Before what I consider to be real development, I took a few days in order to set up and feed the database which would eventually be used by the Critique application. This article reflects my thought process rather than a clean chronology, which actually does not exist because some parts happened simultaneously, and a few others required me to rework previous steps. Actually I believe there is no need to design things thoroughly beforehand, especially when one's in charge of everything and one still has to learn about some of the tools needed. Anyway, even the largest projects usually go through significant reworks as developers meet unexpected issues.
For what it's worth, here is a sorted list of the main tasks. I had to:
- decide what to show out of the numerous texts and lists I published on SensCritique;
- retrieve this personal data from SC (no public API, and I kept local copies of a few texts only);
- gather some more public data, like movie posters;
- format all this data so that it fit in a workable database.
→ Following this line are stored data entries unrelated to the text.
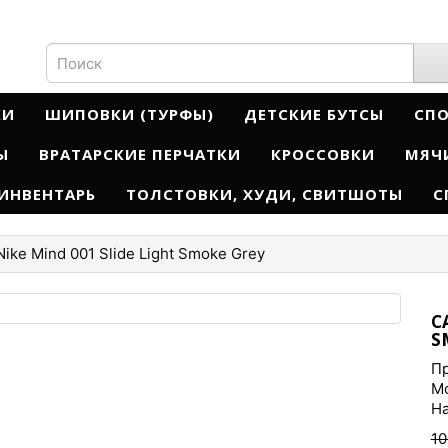
КИ
ШИПОВКИ (ТУРФЫ)
ДЕТСКИЕ БУТСЫ
СП
Ы
ВРАТАРСКИЕ ПЕРЧАТКИ
КРОССОВКИ
МЯЧ
ИНВЕНТАРЬ
ТОЛСТОВКИ, ХУДИ, СВИТШОТЫ
С
ike Mind 001 Slide Light Smoke Grey
С
S
Пр
Мо
На
10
Choosing a database solution
Out of several DBMS, I chose MongoDB. This arose mainly from my projected model for the
oeuvre objects, which were to be treated as one same collection across different pages (in order to filter movies to watch, or books I read, or any piece of art I'd written a comment on, etc.), yet could be quite different from one another. Indeed I did not intend for every
oeuvre to be illustrated, or to have an IMDb link, or to hold a comment from me, etc.
So I went for a NoSQL solution, which seemed more appropriate for simultaneously handling objects of somewhat different qualities. As to why MongoDB over other NoSQL programs: it seemed flexible enough, I didn't have specific needs like handling huge amounts of data or syncing up multiple machines, and it provided an easy way to import data from JSON documents.
I settled on 300px-tall images. As it happens, IMDb supports a media query system where the image dimensions and crop limits can be passed through an URL. Note the last part of the URL here. The height can be changed to UY300 and the crop part can be removed. I can't tell the benefit of developing this system, over serving images of different sizes (like HD vs. desktop vs. mobile) then making the browser resize them if need be, but, uh, okay.
Obviously, I had to retrieve each IMDb identifier to get to the web page referring to the appropriate poster. I tried to use the DuckDuckGo API through another Python library, unfortunately the project had not been updated for several years and produced very inconsistent results. So I went to make 2000+ automated movie title queries to Google and store every first result from HTML pages.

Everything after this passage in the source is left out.